Operating a mixtape site is not without risk. By definition, mixes include multiple sound recordings that are often protected by copyright.
Popular hip-hop mixtape site and app Spinrilla, which has millions of users, is well aware of these risks. In 2017, the company was sued by several record labels, backed by the RIAA, that accused the company of massive copyright infringement.
“Spinrilla specializes in ripping off music creators by offering thousands of unlicensed sound recordings for free,” the RIAA commented at the time.
Spinrilla Fights Piracy Accusations
The hip-hop site countered the allegations by pointing out that it installed an RIAA-approved anti-piracy filter and actively worked with major record labels to promote their tracks. In addition, Spinrilla stressed that the DMCA’s safe harbor protects the company.
As the case progressed both parties filed motions for summary judgment. The music companies requested rulings to establish, before trial, that Spinrilla is liable for direct copyright infringement and that the DMCA safe harbor doesn’t apply.
Spinrilla countered this with cross-motions, filed under seal, in which they argued the opposite.
Court: Spinrilla is Liable
This week, US District Court Judge Amy Totenberg ruled on the requests. The 47-page order is good news for the music companies, as the court agrees that Spinrilla is liable for direct copyright infringement.
In her ruling, Judge Totenberg writes that Spinrilla admitted that 4,082 copyrighted sound recordings were streamed at least once through its website or app. The mixtape service failed, however, to offer a usable counterargument to this claim.
Spinrilla’s legal team brought up several cases in the company’s defense, but these all deal with uploading and downloading of infringing content, not streaming. Also, the cited cases are not about infringements of the public performance right, contrary to the present lawsuit.
Streaming vs. Downloading
This is a problem because the record labels highlighted cases where courts held that streaming can be a direct infringement of exclusive performance rights, even when the streaming occurs at the request of the user. That’s what happened at Spinrilla.
“Here, Plaintiffs do not rely solely on uploads and downloads of their music to and from Spinrilla. Defendants have created an interactive internet player that streams copyrighted content directly from its website and mobile app,” Judge Totenberg writes.
As a result, Spinrilla is held liable for directly infringing the copyrights of the 4,082 sound recordings that were listed in the complaint.
“Defendants have infringed Plaintiffs’ exclusive right ‘to perform’ their copyrighted sound recordings ‘publicly by means of a digital audio transmission.’ Therefore, Plaintiffs are entitled to summary judgment on their claim of direct infringement of the 4,082 works in suit.”
With the maximum statutory damages of $150,000 per work, this opens the door to an astronomical award of more than $600 million dollars. And that’s not the end of the bad news for Spinrilla.
Limited Safe Harbor
The court also ruled that the mixtape service is not eligible for a DMCA safe harbor defense before July 2017. While the site and app have accepted takedown notices for many years, they didn’t register a DMCA agent with the Copyright Office, which is a requirement.

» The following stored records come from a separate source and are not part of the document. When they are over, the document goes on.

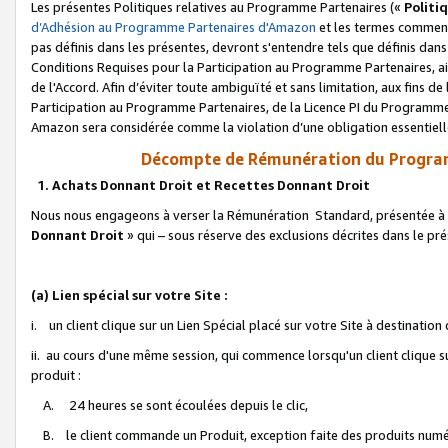
Les présentes Politiques relatives au Programme Partenaires («
Politi
d’Adhésion au Programme Partenaires d'Amazon
et les termes commenç
pas définis dans les présentes, devront s'entendre tels que définis dans 
Conditions Requises pour la Participation au Programme Partenaires, ai
de l'Accord. Afin d’éviter toute ambiguïté et sans limitation, aux fins de
Participation au Programme Partenaires, de la Licence PI du Programme 
Amazon sera considérée comme la violation d’une obligation essentielle
Décompte de Rémunération du Program
1. Achats Donnant Droit et Recettes Donnant Droit
Nous nous engageons à verser la Rémunération Standard, présentée à l
Donnant Droit
» qui – sous réserve des exclusions décrites dans le p
(a) Lien spécial sur votre Site :
i. un client clique sur un Lien Spécial placé sur votre Site à destination
ii. au cours d'une même session, qui commence lorsqu'un client clique s
produit :
A. 24 heures se sont écoulées depuis le clic,
B. le client commande un Produit, exception faite des produits numéri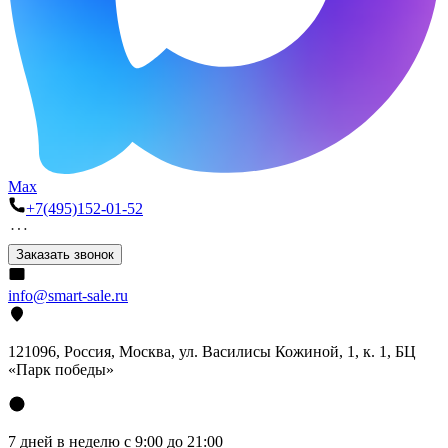
Max
+7(495)152-01-52
Заказать звонок
info@smart-sale.ru
121096, Россия, Москва, ул. Василисы Кожиной, 1, к. 1, БЦ
«Парк победы»
7 дней в неделю с 9:00 до 21:00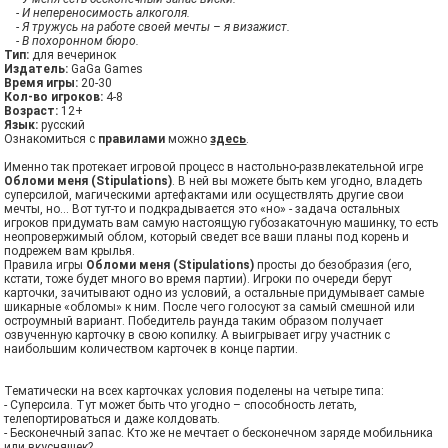
- И непереносимость алкоголя.
- Я тружусь на работе своей мечты – я визажист.
- В похоронном бюро.
Тип:
для вечеринок
Издатель:
GaGa Games
Время игры:
20-30
Кол-во игроков:
4-8
Возраст:
12+
Язык:
русский
Ознакомиться с
правилами
можно
здесь
.
Именно так протекает игровой процесс в настольно-развлекательной игре
Обломи меня (Stipulations)
. В ней вы можете быть кем угодно, владеть
суперсилой, магическими артефактами или осуществлять другие свои
мечты, но… Вот тут-то и подкрадывается это «но» - задача остальных
игроков придумать вам самую настоящую губозакаточную машинку, то есть
неопровержимый облом, который сведет все ваши планы под корень и
подрежем вам крылья.
Правила игры
Обломи меня (Stipulations)
просты до безобразия (его,
кстати, тоже будет много во время партии). Игроки по очереди берут
карточки, зачитывают одно из условий, а остальные придумывает самые
шикарные «обломы» к ним. После чего голосуют за самый смешной или
остроумный вариант. Победитель раунда таким образом получает
озвученную карточку в свою копилку. А выигрывает игру участник с
наибольшим количеством карточек в конце партии.
Тематически на всех карточках условия поделены на четыре типа:
- Суперсила. Тут может быть что угодно – способность летать,
телепортироваться и даже колдовать.
- Бесконечный запас. Кто же не мечтает о бесконечном заряде мобильника
или вкусняшек?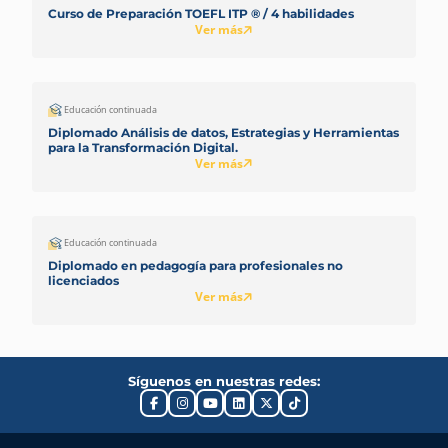
Curso de Preparación TOEFL ITP ® / 4 habilidades
Ver más
Educación continuada
Diplomado Análisis de datos, Estrategias y Herramientas
para la Transformación Digital.
Ver más
Educación continuada
Diplomado en pedagogía para profesionales no
licenciados
Ver más
Síguenos en nuestras redes:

Spinrilla first registered a DMCA agent in 2017, five months after the lawsuit started. In addition, it didn’t have a repeat infringer policy before July that year, another requirement for safe harbor protection.

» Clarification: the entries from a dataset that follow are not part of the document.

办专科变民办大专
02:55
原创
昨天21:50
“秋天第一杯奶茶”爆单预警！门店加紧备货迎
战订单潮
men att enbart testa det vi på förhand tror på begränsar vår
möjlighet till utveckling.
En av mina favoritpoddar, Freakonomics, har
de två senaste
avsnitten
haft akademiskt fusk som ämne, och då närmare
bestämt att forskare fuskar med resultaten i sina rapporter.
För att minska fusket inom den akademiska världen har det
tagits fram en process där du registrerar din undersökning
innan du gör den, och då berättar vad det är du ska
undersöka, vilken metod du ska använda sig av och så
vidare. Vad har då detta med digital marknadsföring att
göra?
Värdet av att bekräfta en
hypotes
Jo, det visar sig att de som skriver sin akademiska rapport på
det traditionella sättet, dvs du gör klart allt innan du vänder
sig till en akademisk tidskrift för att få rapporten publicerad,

“Consequently, the undisputed facts demonstrate that Defendants did not satisfy all of the required elements to be eligible for safe harbor defense until July 29, 2017, which is when they first designated an agent with the U.S. Copyright Office and had adopted a repeat infringer policy,” Judge Totenberg writes.
This means that Spinrilla can only invoke the safe harbor defense for infringement that occurred after that date.
The record labels asked the court to go even further, arguing that Spinrilla’s repeat infringer policy wasn’t “reasonably implemented,” because not all repeat infringers were terminated. However, the court rejected this, as the 4,082 sound recordings didn’t include any tracks that were uploaded by known repeat infringers.
Record Labels are Happy
Overall, however, the record labels are very pleased with this significant win. With streaming becoming the norm today, this case is crucial.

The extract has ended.